> DATA PROVIDED
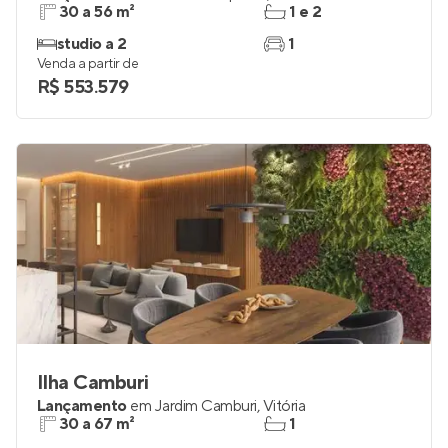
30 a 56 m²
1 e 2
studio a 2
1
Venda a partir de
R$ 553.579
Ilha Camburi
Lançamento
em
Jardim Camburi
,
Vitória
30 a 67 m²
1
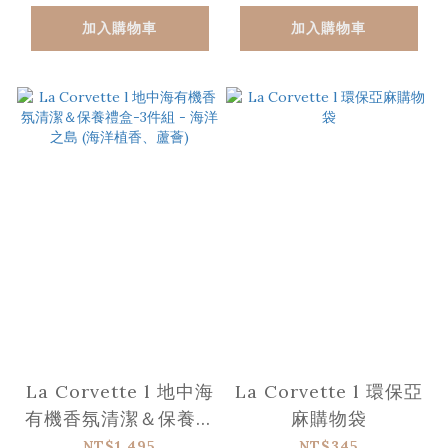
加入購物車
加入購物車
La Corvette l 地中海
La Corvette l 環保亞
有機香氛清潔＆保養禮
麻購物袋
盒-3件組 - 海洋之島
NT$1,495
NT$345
...
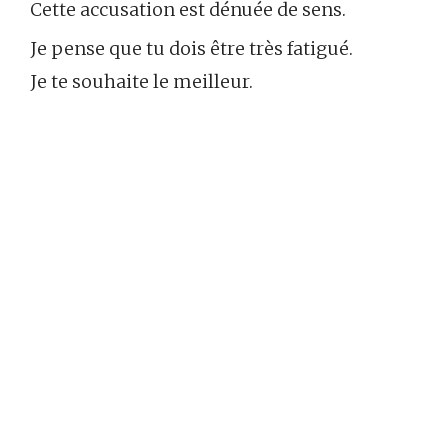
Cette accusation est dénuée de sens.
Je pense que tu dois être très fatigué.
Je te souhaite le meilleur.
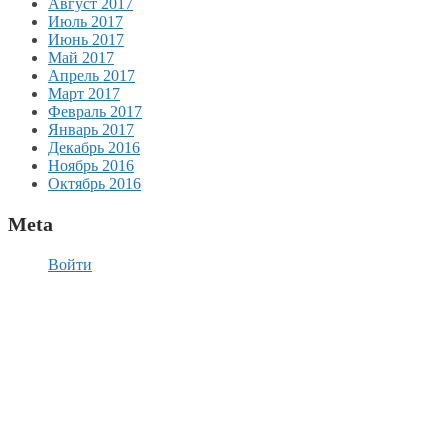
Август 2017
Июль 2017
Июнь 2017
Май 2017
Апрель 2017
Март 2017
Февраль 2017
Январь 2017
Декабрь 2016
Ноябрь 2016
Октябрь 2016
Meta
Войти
--
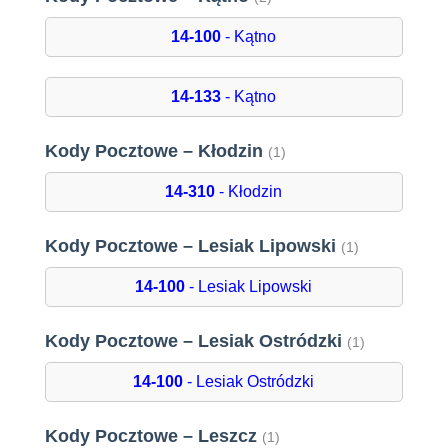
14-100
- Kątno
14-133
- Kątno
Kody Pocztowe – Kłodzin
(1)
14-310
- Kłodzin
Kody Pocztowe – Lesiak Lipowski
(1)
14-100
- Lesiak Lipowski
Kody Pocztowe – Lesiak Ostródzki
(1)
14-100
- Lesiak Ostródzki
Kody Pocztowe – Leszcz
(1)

> EXERCISE AIM
Search the data above and return each line in which "Ostródzki" occurs.

> SOLVED PROBLEM
Kody Pocztowe – Lesiak Ostródzki
- Lesiak Ostródzki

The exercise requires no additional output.